Sadhu on more recordings Bhante @Sujato! Will try to update it all next few days, also have some ideas on reading style that might help with how it sounds, e.g. perhaps if words that start with S or F were sounded a bit less subtlely, even if it’s a section to be pronounced softer because the expander has issues with that at present.

More importantly if new recordings could be 48khz instead of 44.1khz I think that is better, is also easy to convert all older ones to 48khz - won’t be discernable, I thought it safer but wasn’t the right decision.

Mp3s are just generated for the tuning pages and for testing with SC voice.


This is a great project, a big sadhu to all involved :heart_eyes:

Is this really discernible though? I was under the impression that human speech (not singing—and melodious recitation should really qualify as speech) rarely exceeds 8kHz?

I’ve been encoding speech audio to mp3 using 16kbps 11kHz mono and there is almost no percieved loss (when the original recording is in studio quality—poor quality originals tend to amplify noise a bit more at these settings), while the file size is approximately 10 times smaller than with the standard encoding (128kbps, 44kHz, stereo).


Young folks can hear up to 20kHz, perhaps higher. Nyquist sampling is a minimum 2x highest frequency, so that would yield a lower bound of 40kHz for sampling. I also am curious about the benefit of the extra 48kHz since different sampling rates generally affect file size.

Let’s see if SC Voice can handle Opus files generated on your pipeline. This will be a good test for a future transition to Opus.

it’s taken us months to construct the Aditi map for Pali. Doing that again for eSpeak would be somewhat exhausting. :laughing:

I think that AI will naturally evolve over time to match human understanding of spoken speech. At such a time, audio segmentation will become a simple task for that future software. With that in mind, Aeneas is doing quite a good job as is.
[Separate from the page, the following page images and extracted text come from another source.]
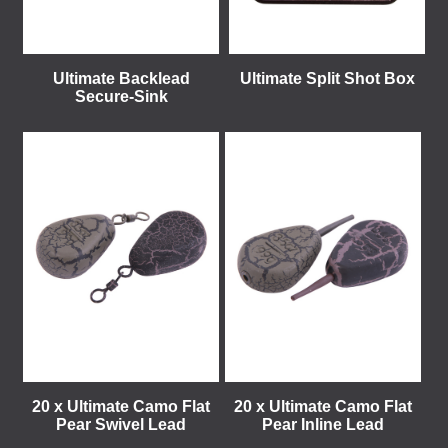
Ultimate Backlead
Ultimate Split Shot Box
Secure-Sink
20 x Ultimate Camo Flat
20 x Ultimate Camo Flat
Pear Swivel Lead
Pear Inline Lead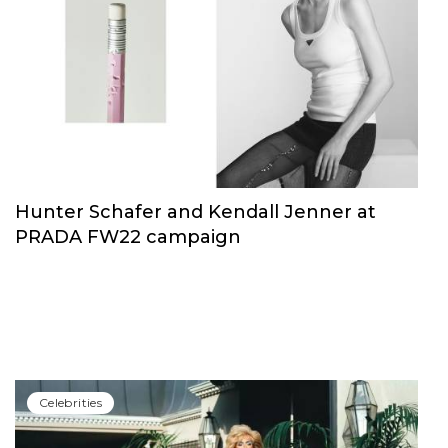
Hunter Schafer and Kendall Jenner at
PRADA FW22 campaign
Сelebrities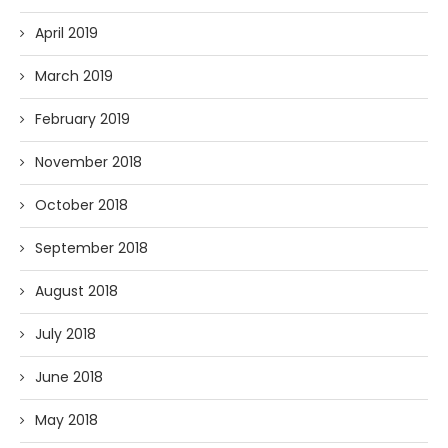
April 2019
March 2019
February 2019
November 2018
October 2018
September 2018
August 2018
July 2018
June 2018
May 2018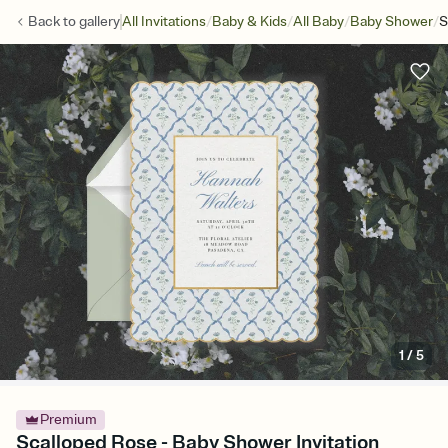
/
/
/
/
Back to
gallery
All Invitations
Baby & Kids
All Baby
Baby Shower
S
1
/
5
Premium
Scalloped Rose - Baby Shower Invitation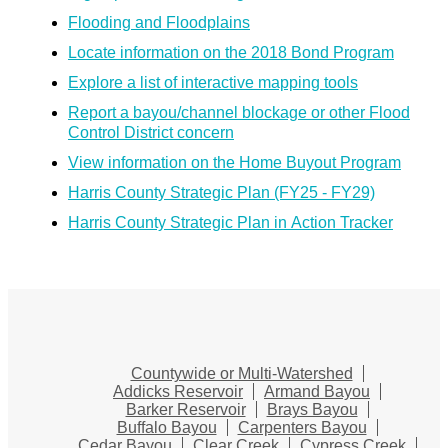
Flooding and Floodplains
Locate information on the 2018 Bond Program
Explore a list of interactive mapping tools
Report a bayou/channel blockage or other Flood
Control District concern
View information on the Home Buyout Program
Harris County Strategic Plan (FY25 - FY29)
Harris County Strategic Plan in Action Tracker
Countywide or Multi-Watershed
Addicks Reservoir
Armand Bayou
Barker Reservoir
Brays Bayou
Buffalo Bayou
Carpenters Bayou
Cedar Bayou
Clear Creek
Cypress Creek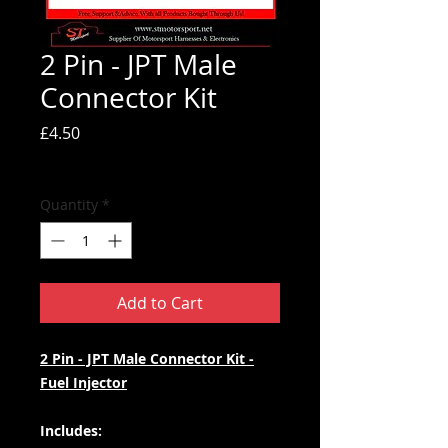
2 Pin - JPT Male
Connector Kit
Price
£4.50
Tax Included
Quantity
*
Add to Cart
2 Pin - JPT Male Connector Kit -
Fuel Injector
Includes: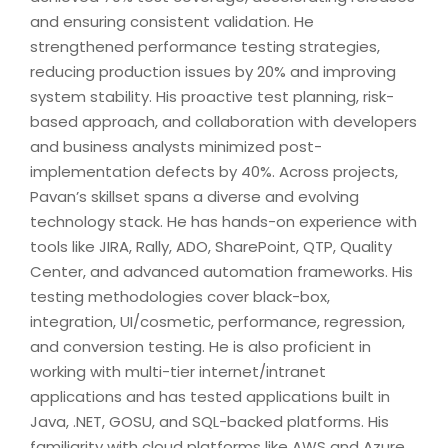
and ensuring consistent validation. He
strengthened performance testing strategies,
reducing production issues by 20% and improving
system stability. His proactive test planning, risk-
based approach, and collaboration with developers
and business analysts minimized post-
implementation defects by 40%. Across projects,
Pavan’s skillset spans a diverse and evolving
technology stack. He has hands-on experience with
tools like JIRA, Rally, ADO, SharePoint, QTP, Quality
Center, and advanced automation frameworks. His
testing methodologies cover black-box,
integration, UI/cosmetic, performance, regression,
and conversion testing. He is also proficient in
working with multi-tier internet/intranet
applications and has tested applications built in
Java, .NET, GOSU, and SQL-backed platforms. His
familiarity with cloud platforms like AWS and Azure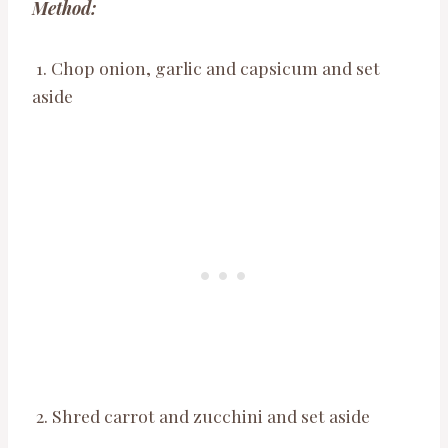
Method:
1. Chop onion, garlic and capsicum and set
aside
2. Shred carrot and zucchini and set aside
What I was referring to was the capability of a human vocal apparatus to produce sounds in the above frequency range. Consonants should peak out at 5–6 kHz, and while the upper range for the higher resonances for the vowels seems unlimited, their produced power is too weak for them to be heard in practice.

Therfore I’m not convinced that any significant gain can be achieved by a higher frequency sampling. But I’m not an expert in this field by any means, so I can easily be completely wrong.

4kHz is a practical limit for ordinary speech (not singing) and it is usually enough to encode it reliably with double that range at 8kHz.


Michael, this week I’ll be adding code to the next release of Voice to link to the full audio recordings as they become available. Shall I refer to the links as you have provided or shall I refer to the Opus files that are not there yet?

BTW, a small request…if it’s not too much trouble, may we avoid the leading zero for the minor number? It’s actually harder to code for sn1.03 than it is to code for sn1.3. However if that is what you are given, then I can deal with it on my end.


On the SC main page the numbers are without zeroes.


I have set the encoding for 48khz for future recordings.


You are certainly welcome to record however you like, but I will weigh in on this point and confirm that the higher sampling rate will make no difference to your quality and will simply make your files larger.

[citation: I studied digital audio in college and was a professional sound engineer for a time]

[edit: 48k is useful for, e.g. recording sound effects for movies, where a) the higher frequencies matter and b) the director might later say something like “that’s perfect, but can it be a little lower?” 48k allows you to change timing, pitch, etc after the fact with less quality loss.]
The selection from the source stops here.